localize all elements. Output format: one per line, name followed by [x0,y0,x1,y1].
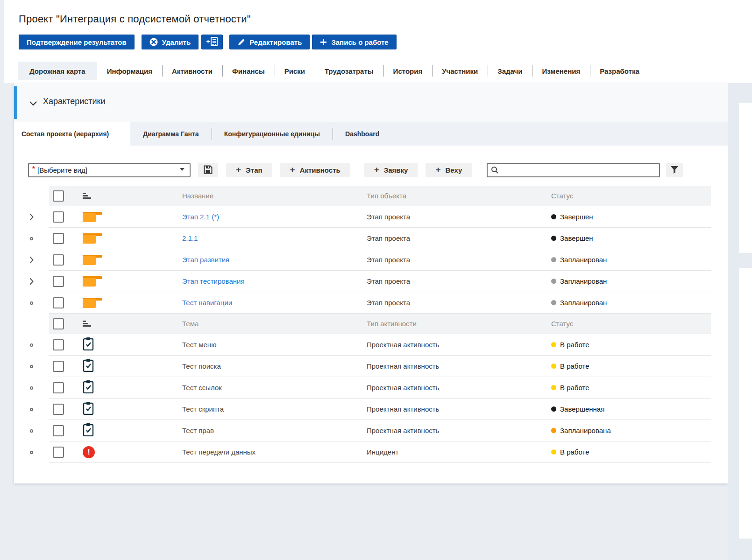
row-name: Тест ссылок [178,384,363,392]
view-select[interactable]: * [Выберите вид] [28,163,191,177]
folder-icon [83,212,96,222]
row-type: Этап проекта [363,234,547,242]
filter-button[interactable] [666,163,683,177]
chevron-down-icon[interactable] [29,99,37,108]
row-name-link[interactable]: 2.1.1 [182,234,198,242]
row-checkbox[interactable] [53,382,64,393]
tab-finances[interactable]: Финансы [222,62,275,80]
activity-header-row: Тема Тип активности Статус [14,314,728,334]
row-checkbox[interactable] [53,339,64,350]
status-dot [551,449,556,455]
plus-icon: + [374,165,379,174]
status-dot [551,279,556,284]
row-name-link[interactable]: Тест навигации [182,299,232,307]
row-status: Запланирована [547,427,711,434]
expand-chevron-icon[interactable] [14,271,49,292]
delete-button[interactable]: Удалить [142,35,199,49]
row-checkbox[interactable] [53,211,64,223]
tab-tasks[interactable]: Задачи [488,62,532,80]
row-name: Тест поиска [178,362,363,370]
row-name-link[interactable]: Этап тестирования [182,277,245,285]
add-to-archive-button[interactable] [201,35,223,49]
add-request-button[interactable]: +Заявку [364,163,418,177]
folder-icon [83,298,96,308]
table-row: Этап 2.1 (*) Этап проекта Завершен [14,206,728,228]
column-header-status[interactable]: Статус [547,192,711,200]
table-row: ! Тест передачи данных Инцидент В работе [14,441,728,463]
row-checkbox[interactable] [53,254,64,266]
add-stage-button[interactable]: +Этап [226,163,272,177]
right-gutter [728,83,752,560]
plus-icon: + [290,165,295,174]
plus-archive-icon [206,37,218,48]
tab-information[interactable]: Информация [97,62,162,80]
row-checkbox[interactable] [53,404,64,415]
expand-chevron-icon[interactable] [14,249,49,271]
row-status: В работе [547,341,711,349]
tab-history[interactable]: История [383,62,433,80]
row-checkbox[interactable] [53,425,64,436]
work-record-button[interactable]: Запись о работе [312,35,396,49]
table-row: Этап тестирования Этап проекта Запланиро… [14,271,728,292]
row-checkbox[interactable] [53,297,64,308]
row-status: Завершенная [547,405,711,413]
status-dot [551,236,556,241]
add-milestone-button[interactable]: +Веху [426,163,472,177]
row-type: Этап проекта [363,277,547,285]
section-accent-bar [14,86,17,119]
bullet-icon [30,386,33,390]
tab-changes[interactable]: Изменения [532,62,590,80]
status-dot [551,214,556,219]
expand-chevron-icon[interactable] [14,206,49,228]
confirm-results-button[interactable]: Подтверждение результатов [19,35,135,49]
bullet-icon [30,343,33,347]
save-view-button[interactable] [198,163,218,177]
side-panel-edge [739,103,752,253]
tab-labor-costs[interactable]: Трудозатраты [315,62,383,80]
clipboard-check-icon [83,358,94,374]
tab-development[interactable]: Разработка [590,62,649,80]
edit-button[interactable]: Редактировать [229,35,310,49]
characteristics-section-header[interactable]: Характеристики [14,83,728,122]
row-type: Этап проекта [363,299,547,307]
select-all-checkbox[interactable] [53,318,64,329]
table-row: Тест навигации Этап проекта Запланирован [14,292,728,314]
select-all-checkbox[interactable] [53,190,64,202]
add-activity-button[interactable]: +Активность [280,163,350,177]
column-header-type[interactable]: Тип объекта [363,192,547,200]
subtab-project-structure[interactable]: Состав проекта (иерархия) [14,122,130,146]
tab-risks[interactable]: Риски [275,62,315,80]
subtab-configuration-units[interactable]: Конфигурационные единицы [212,122,333,146]
row-type: Проектная активность [363,427,547,434]
project-structure-table: Название Тип объекта Статус Этап 2.1 (*)… [14,186,728,463]
column-header-status[interactable]: Статус [547,320,711,328]
row-name-link[interactable]: Этап 2.1 (*) [182,213,219,221]
column-header-topic[interactable]: Тема [178,320,363,328]
row-name: Тест прав [178,427,363,434]
status-dot [551,342,556,347]
tab-roadmap[interactable]: Дорожная карта [18,62,97,80]
column-header-name[interactable]: Название [178,192,363,200]
row-status: В работе [547,448,711,456]
tab-participants[interactable]: Участники [432,62,488,80]
subtab-dashboard[interactable]: Dashboard [333,122,392,146]
row-checkbox[interactable] [53,447,64,458]
tab-activities[interactable]: Активности [162,62,222,80]
subtab-gantt-chart[interactable]: Диаграмма Ганта [130,122,211,146]
incident-icon: ! [83,446,95,458]
search-input[interactable] [487,163,660,177]
bullet-icon [30,301,33,305]
table-toolbar: * [Выберите вид] +Этап +Активность +Заяв… [28,163,728,177]
row-name-link[interactable]: Этап развития [182,256,229,264]
sub-tabs: Состав проекта (иерархия) Диаграмма Гант… [14,122,728,146]
table-row: Этап развития Этап проекта Запланирован [14,249,728,271]
hierarchy-icon[interactable] [83,321,91,327]
status-dot [551,385,556,390]
row-checkbox[interactable] [53,233,64,244]
status-dot [551,428,556,433]
hierarchy-icon[interactable] [83,193,91,199]
row-checkbox[interactable] [53,276,64,287]
column-header-activity-type[interactable]: Тип активности [363,320,547,328]
x-circle-icon [149,38,158,46]
row-checkbox[interactable] [53,361,64,372]
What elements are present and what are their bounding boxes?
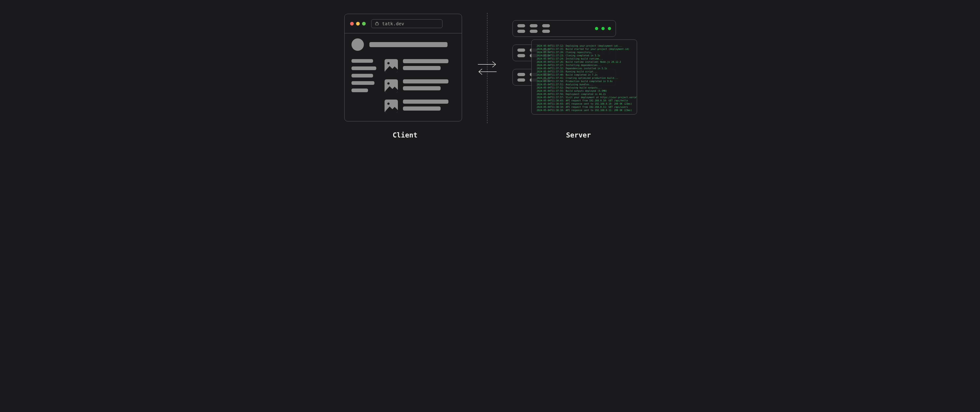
sidebar-line <box>352 74 373 77</box>
diagram-stage: tatk.dev <box>310 0 670 152</box>
minimize-icon[interactable] <box>356 22 360 26</box>
svg-point-1 <box>387 62 390 64</box>
bidirectional-arrows-icon <box>477 60 498 76</box>
server-label: Server <box>566 131 591 139</box>
page-title-placeholder <box>369 42 447 47</box>
content-row <box>352 59 455 113</box>
text-line <box>403 66 441 70</box>
rack-slots <box>517 24 550 33</box>
status-leds <box>595 27 611 30</box>
svg-point-2 <box>387 82 390 85</box>
sidebar-line <box>352 81 374 85</box>
avatar <box>352 38 364 51</box>
sidebar-line <box>352 59 373 63</box>
svg-rect-0 <box>375 23 379 25</box>
sidebar-line <box>352 66 376 70</box>
server-rack <box>512 20 616 37</box>
address-bar[interactable]: tatk.dev <box>371 19 442 28</box>
terminal-log: 2024-05-04T11:37:12: Deploying your-proj… <box>531 40 637 115</box>
feed-placeholder <box>385 59 455 113</box>
text-line <box>403 86 441 90</box>
traffic-lights <box>350 22 366 26</box>
address-text: tatk.dev <box>382 21 404 26</box>
browser-body <box>345 34 462 118</box>
image-icon <box>385 79 398 93</box>
image-icon <box>385 99 398 113</box>
status-led-icon <box>601 27 605 30</box>
sidebar-placeholder <box>352 59 376 113</box>
close-icon[interactable] <box>350 22 354 26</box>
status-led-icon <box>595 27 598 30</box>
profile-row <box>352 38 455 51</box>
client-browser-window: tatk.dev <box>344 14 462 121</box>
browser-toolbar: tatk.dev <box>345 14 462 34</box>
text-line <box>403 107 441 110</box>
client-label: Client <box>393 131 417 139</box>
bag-icon <box>375 21 379 26</box>
list-item <box>385 79 455 93</box>
list-item <box>385 59 455 72</box>
sidebar-line <box>352 88 368 92</box>
zoom-icon[interactable] <box>362 22 366 26</box>
list-item <box>385 99 455 113</box>
svg-point-3 <box>387 102 390 105</box>
image-icon <box>385 59 398 72</box>
text-line <box>403 79 449 83</box>
status-led-icon <box>608 27 611 30</box>
text-line <box>403 59 449 63</box>
text-line <box>403 99 449 104</box>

ACTIVITY
The entries above are to be restated verbatim, with no pictures carried over.

EXERCISE SOLUTION
localize all elements. Output format: one per line, name followed by [x0,y0,x1,y1].
row-name: Тест ссылок [178,384,363,392]
view-select[interactable]: * [Выберите вид] [28,163,191,177]
folder-icon [83,212,96,222]
row-type: Этап проекта [363,234,547,242]
filter-button[interactable] [666,163,683,177]
chevron-down-icon[interactable] [29,99,37,108]
row-name-link[interactable]: 2.1.1 [182,234,198,242]
row-checkbox[interactable] [53,382,64,393]
tab-finances[interactable]: Финансы [222,62,275,80]
activity-header-row: Тема Тип активности Статус [14,314,728,334]
row-checkbox[interactable] [53,339,64,350]
status-dot [551,449,556,455]
plus-icon: + [374,165,379,174]
status-dot [551,279,556,284]
row-name-link[interactable]: Тест навигации [182,299,232,307]
row-status: Запланирована [547,427,711,434]
expand-chevron-icon[interactable] [14,271,49,292]
delete-button[interactable]: Удалить [142,35,199,49]
row-checkbox[interactable] [53,211,64,223]
tab-tasks[interactable]: Задачи [488,62,532,80]
row-name: Тест поиска [178,362,363,370]
row-name-link[interactable]: Этап тестирования [182,277,245,285]
add-to-archive-button[interactable] [201,35,223,49]
add-request-button[interactable]: +Заявку [364,163,418,177]
folder-icon [83,298,96,308]
table-row: Этап 2.1 (*) Этап проекта Завершен [14,206,728,228]
column-header-status[interactable]: Статус [547,192,711,200]
table-row: ! Тест передачи данных Инцидент В работе [14,441,728,463]
row-checkbox[interactable] [53,254,64,266]
add-stage-button[interactable]: +Этап [226,163,272,177]
right-gutter [728,83,752,560]
plus-icon: + [290,165,295,174]
plus-archive-icon [206,37,218,48]
tab-information[interactable]: Информация [97,62,162,80]
row-checkbox[interactable] [53,404,64,415]
expand-chevron-icon[interactable] [14,249,49,271]
row-status: В работе [547,341,711,349]
tab-history[interactable]: История [383,62,433,80]
row-checkbox[interactable] [53,425,64,436]
work-record-button[interactable]: Запись о работе [312,35,396,49]
table-row: Этап тестирования Этап проекта Запланиро… [14,271,728,292]
row-checkbox[interactable] [53,297,64,308]
row-status: Завершенная [547,405,711,413]
status-dot [551,236,556,241]
add-milestone-button[interactable]: +Веху [426,163,472,177]
row-type: Этап проекта [363,277,547,285]
section-accent-bar [14,86,17,119]
bullet-icon [30,386,33,390]
tab-changes[interactable]: Изменения [532,62,590,80]
status-dot [551,214,556,219]
expand-chevron-icon[interactable] [14,206,49,228]
confirm-results-button[interactable]: Подтверждение результатов [19,35,135,49]
bullet-icon [30,343,33,347]
save-view-button[interactable] [198,163,218,177]
side-panel-edge [739,103,752,253]
tab-labor-costs[interactable]: Трудозатраты [315,62,383,80]
clipboard-check-icon [83,358,94,374]
tab-development[interactable]: Разработка [590,62,649,80]
edit-button[interactable]: Редактировать [229,35,310,49]
characteristics-section-header[interactable]: Характеристики [14,83,728,122]
row-type: Этап проекта [363,299,547,307]
select-all-checkbox[interactable] [53,318,64,329]
table-row: Тест навигации Этап проекта Запланирован [14,292,728,314]
select-all-checkbox[interactable] [53,190,64,202]
add-activity-button[interactable]: +Активность [280,163,350,177]
column-header-type[interactable]: Тип объекта [363,192,547,200]
subtab-project-structure[interactable]: Состав проекта (иерархия) [14,122,130,146]
tab-risks[interactable]: Риски [275,62,315,80]
subtab-configuration-units[interactable]: Конфигурационные единицы [212,122,333,146]
row-type: Проектная активность [363,427,547,434]
project-structure-table: Название Тип объекта Статус Этап 2.1 (*)… [14,186,728,463]
column-header-status[interactable]: Статус [547,320,711,328]
row-name-link[interactable]: Этап 2.1 (*) [182,213,219,221]
column-header-topic[interactable]: Тема [178,320,363,328]
row-name: Тест прав [178,427,363,434]
status-dot [551,342,556,347]
tab-roadmap[interactable]: Дорожная карта [18,62,97,80]
column-header-name[interactable]: Название [178,192,363,200]
row-status: В работе [547,448,711,456]
tab-participants[interactable]: Участники [432,62,488,80]
subtab-dashboard[interactable]: Dashboard [333,122,392,146]
row-checkbox[interactable] [53,447,64,458]
tab-activities[interactable]: Активности [162,62,222,80]
subtab-gantt-chart[interactable]: Диаграмма Ганта [130,122,211,146]
incident-icon: ! [83,446,95,458]
search-input[interactable] [487,163,660,177]
bullet-icon [30,301,33,305]
table-toolbar: * [Выберите вид] +Этап +Активность +Заяв… [28,163,728,177]
row-name-link[interactable]: Этап развития [182,256,229,264]
sub-tabs: Состав проекта (иерархия) Диаграмма Гант… [14,122,728,146]
table-row: Этап развития Этап проекта Запланирован [14,249,728,271]
hierarchy-icon[interactable] [83,321,91,327]
status-dot [551,385,556,390]
row-checkbox[interactable] [53,233,64,244]
status-dot [551,428,556,433]
hierarchy-icon[interactable] [83,193,91,199]
row-checkbox[interactable] [53,276,64,287]
column-header-activity-type[interactable]: Тип активности [363,320,547,328]
x-circle-icon [149,38,158,46]
row-checkbox[interactable] [53,361,64,372]
What elements are present and what are their bounding boxes?
sidebar-line <box>352 74 373 77</box>
diagram-stage: tatk.dev <box>310 0 670 152</box>
minimize-icon[interactable] <box>356 22 360 26</box>
svg-point-1 <box>387 62 390 64</box>
bidirectional-arrows-icon <box>477 60 498 76</box>
server-label: Server <box>566 131 591 139</box>
page-title-placeholder <box>369 42 447 47</box>
content-row <box>352 59 455 113</box>
text-line <box>403 66 441 70</box>
rack-slots <box>517 24 550 33</box>
status-leds <box>595 27 611 30</box>
svg-point-2 <box>387 82 390 85</box>
sidebar-line <box>352 81 374 85</box>
avatar <box>352 38 364 51</box>
sidebar-line <box>352 59 373 63</box>
svg-rect-0 <box>375 23 379 25</box>
sidebar-line <box>352 66 376 70</box>
server-rack <box>512 20 616 37</box>
address-bar[interactable]: tatk.dev <box>371 19 442 28</box>
terminal-log: 2024-05-04T11:37:12: Deploying your-proj… <box>531 40 637 115</box>
feed-placeholder <box>385 59 455 113</box>
text-line <box>403 86 441 90</box>
traffic-lights <box>350 22 366 26</box>
address-text: tatk.dev <box>382 21 404 26</box>
browser-body <box>345 34 462 118</box>
image-icon <box>385 79 398 93</box>
image-icon <box>385 99 398 113</box>
status-led-icon <box>601 27 605 30</box>
sidebar-placeholder <box>352 59 376 113</box>
close-icon[interactable] <box>350 22 354 26</box>
status-led-icon <box>595 27 598 30</box>
profile-row <box>352 38 455 51</box>
client-browser-window: tatk.dev <box>344 14 462 121</box>
browser-toolbar: tatk.dev <box>345 14 462 34</box>
text-line <box>403 107 441 110</box>
client-label: Client <box>393 131 417 139</box>
bag-icon <box>375 21 379 26</box>
list-item <box>385 79 455 93</box>
list-item <box>385 59 455 72</box>
sidebar-line <box>352 88 368 92</box>
zoom-icon[interactable] <box>362 22 366 26</box>
list-item <box>385 99 455 113</box>
svg-point-3 <box>387 102 390 105</box>
image-icon <box>385 59 398 72</box>
text-line <box>403 79 449 83</box>
status-led-icon <box>608 27 611 30</box>
text-line <box>403 59 449 63</box>
text-line <box>403 99 449 104</box>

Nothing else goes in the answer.